Defunct tennis tournament
- Founded: 1880; 145 years ago
- Abolished: 1885; 140 years ago
- Location: Dirleton Castle, Dirleton, East Lothian Scotland
- Venue: Dirleton Castle Lawn Tennis Club
- Surface: Grass

= Dirleton Castle LTC Tournament =

The Dirleton Castle LTC Tournament was a late Victorian era men's and women's grass court tennis tournament established in October 1880. The first edition was organised by the Dirleton Castle Lawn Tennis Club and played on its grounds close to Dirleton Castle, in the village of Dirleton, East Lothian Scotland and ran until at least 1885.

==History==
The Dirleton Castle LTC Tournament was a men's and women's grass court tennis event first staged in October 1880. The first edition was played at the Dirleton Castle Lawn Tennis Club grounds, Dirleton Castle, Dirleton, East Lothian Scotland. In 1884 the club held another lawn tennis tournament.
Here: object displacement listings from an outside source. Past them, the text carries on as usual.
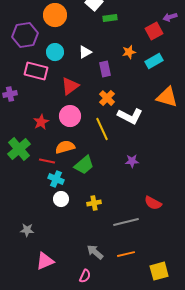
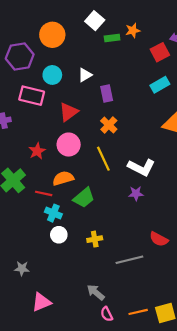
orange star: (129, 52) -> (133, 30), moved
white L-shape: (130, 116) -> (141, 167), moved
orange line: (126, 254) -> (138, 312), moved
pink semicircle: (85, 276) -> (107, 314), moved, turned 128

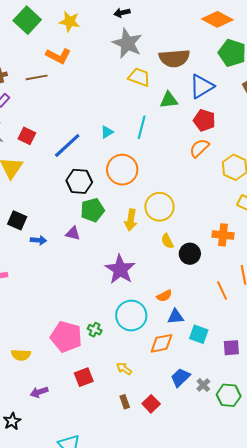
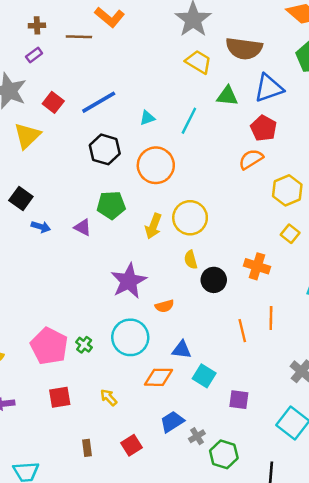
blue line: (67, 146) -> (99, 102), moved
black hexagon: (79, 181) -> (105, 149), moved
orange semicircle: (164, 296) -> (164, 306), moved
brown rectangle: (125, 402) -> (87, 448), moved

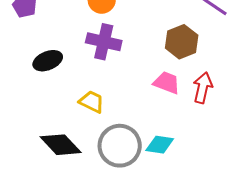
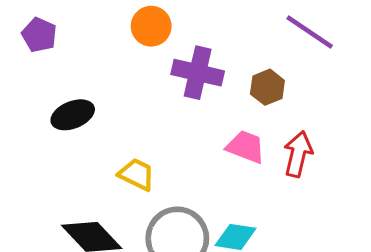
purple cross: (104, 42) -> (198, 73), moved
brown hexagon: (182, 42) -> (267, 87), size x0.7

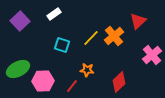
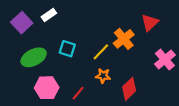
white rectangle: (54, 14) -> (49, 15), moved
yellow line: (91, 38) -> (101, 52), moved
green ellipse: (18, 69) -> (34, 57), moved
orange star: (87, 70) -> (103, 76), moved

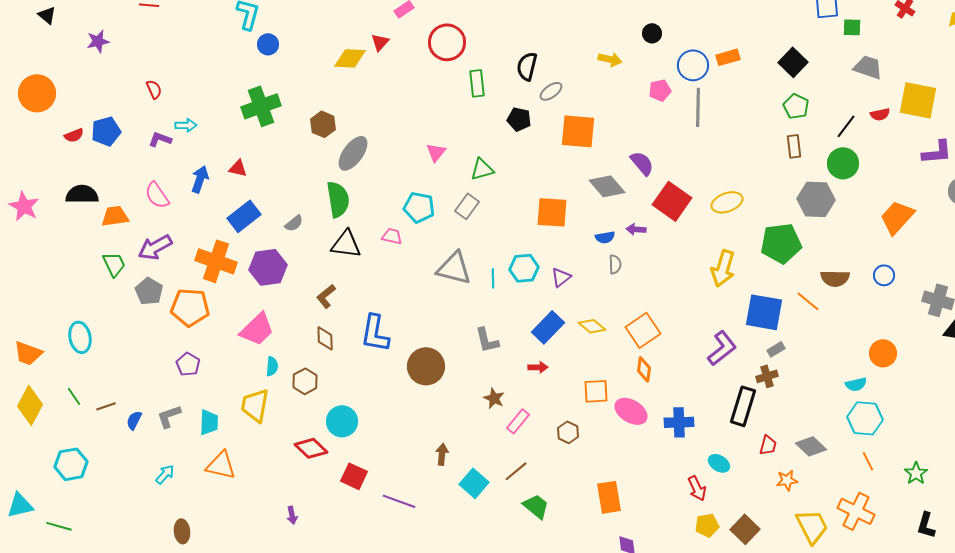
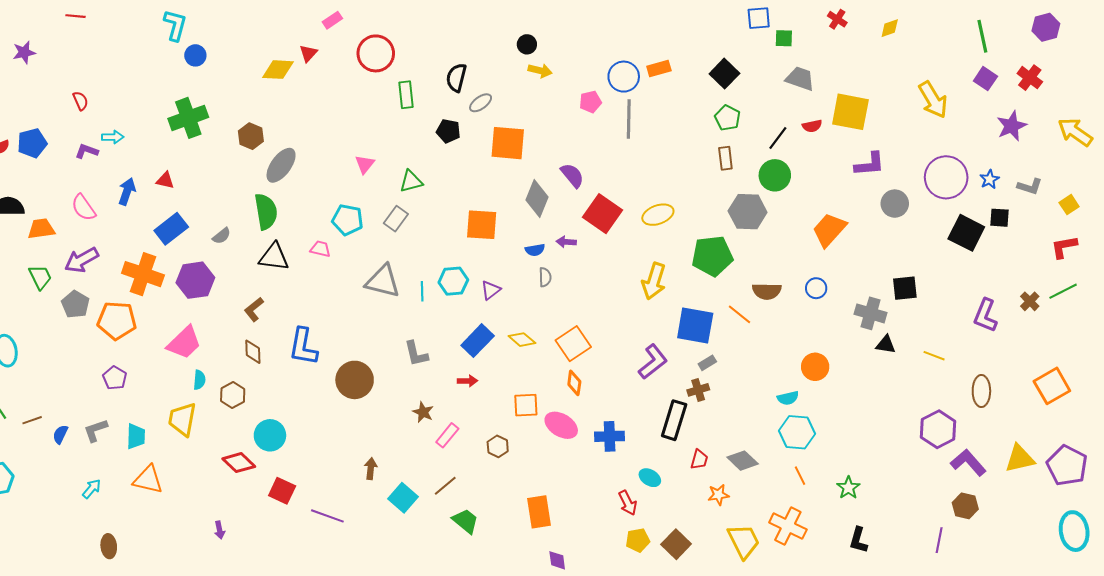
black circle: (652, 33) -> (527, 44), moved
gray diamond: (607, 186) -> (537, 199), turned 63

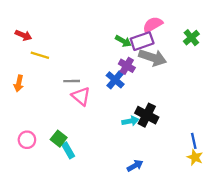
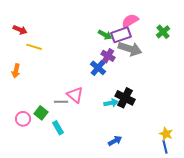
gray line: (72, 81) -> (61, 102), moved
pink triangle: (81, 96) -> (75, 95), moved
green square: (59, 139) -> (41, 113), moved
blue line: (194, 141) -> (165, 147), moved

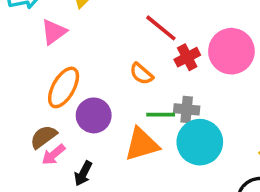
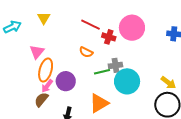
pink triangle: (54, 32) -> (37, 52), moved
red cross: (187, 57) -> (109, 37), turned -32
orange triangle: (142, 144) -> (99, 103), moved
pink arrow: (54, 155) -> (47, 86), moved

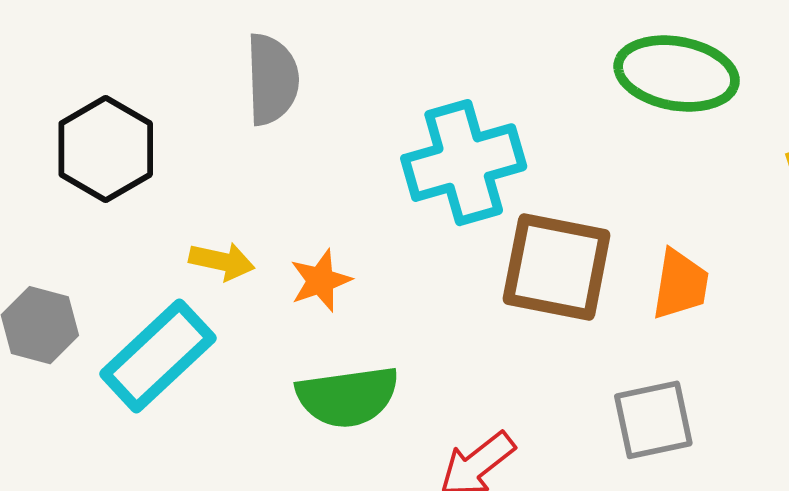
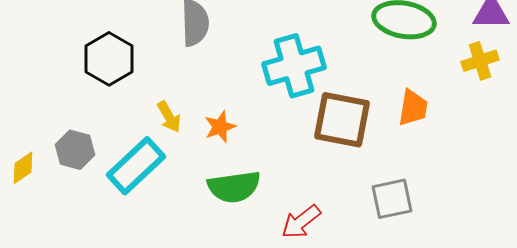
yellow arrow: (222, 261) -> (169, 117), turned 48
orange trapezoid: (680, 284) -> (413, 108), moved

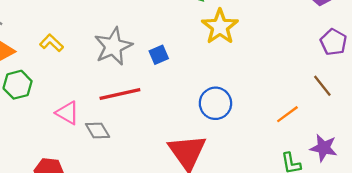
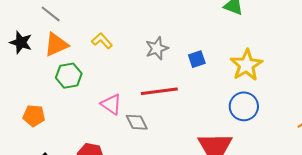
yellow star: (220, 27) -> (246, 65), moved
gray star: (113, 46) -> (157, 48), size x0.7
A description of the venue that appeared in Pastimes 27 February 1884:

Dirleton LTC boasted it's grounds 'as one of the most romantically situated in Scotland, being surrounded by yew trees, of great antiquity, and close to the old Norman castle of Dirleton.
— Lake, Robert. J. A Social History of Tennis in Britain (2014). p. 46.

In July 1885 the club held another tournament as part of a Grand Fancy Bazaar held in the Castle Gardens and Castle Park, Dirleton.